As we emerge from the financial crisis, companies continue to have cost challenges and need to cope with increasing regulation. At the same time, the digital revolution is transforming what customers expect and demand.
In theory, enterprise architects are the best people to solve these big enterprise challenges. In practice, their voice is often ignored within large organizations, in favor of short term thinking and tactical choices.
Why is this happening? I think there are three main traps that enterprise architecture teams fall into, that are denying them their rightful place at the heart of business transformation:
- The Purpose Trap. When companies are unclear what they want from enterprise architecture, and simply deploy create an architecture function because that is what everyone else seems to be doing, there is a danger that the function will become decorative rather than transformational. Sponsors and leaders of the enterprise architecture team must ensure it has a clear purpose. The goals of the enterprise architecture function should reflect the goals of the company, and all activity must be bent to this purpose.

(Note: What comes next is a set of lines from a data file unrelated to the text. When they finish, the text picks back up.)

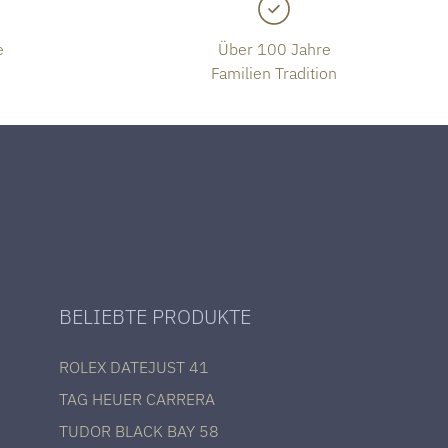
e
Über 100 Jahre
Familien Tradition
BELIEBTE PRODUKTE
ROLEX DATEJUST 41
TAG HEUER CARRERA
TUDOR BLACK BAY 58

- The Confidence Trap. A successful enterprise architecture function must manage, make and challenge decisions that other people have been used to making for themselves. Those people will often be unhappy that they are being told what to do. The Confidence Trap opens up when enterprise architecture teams respond to this challenge by giving up their decision rights to avoid conflict. Enterprise architects must be clear on their decision rights and the decision rights they need. Having an appetite for challenge is part of the job.
- The Value Trap. At the outset, leaders and sponsors of enterprise architecture functions are often eager to demonstrate its value, and attempt to define measures to do this. However, such projects commonly deliver long-term value, and forced measurements can become a fatal distraction, wasting time, or even worse confirming skeptical suspicions that the function has limited value. The best way to avoid this trap is to focus on delivering value rather than measuring value, and winning respect as a result. Enterprise architects best demonstrate value by seeking, tackling and solving the biggest problems their companies have to face.
I strongly believe that the complex organizations of today, and tomorrow, will not be able to compete effectively unless designed well.
And I believe that enterprise architecture teams who understand their purpose, have justified confidence, and deliver value, will be one of the greatest assets a company can wish for.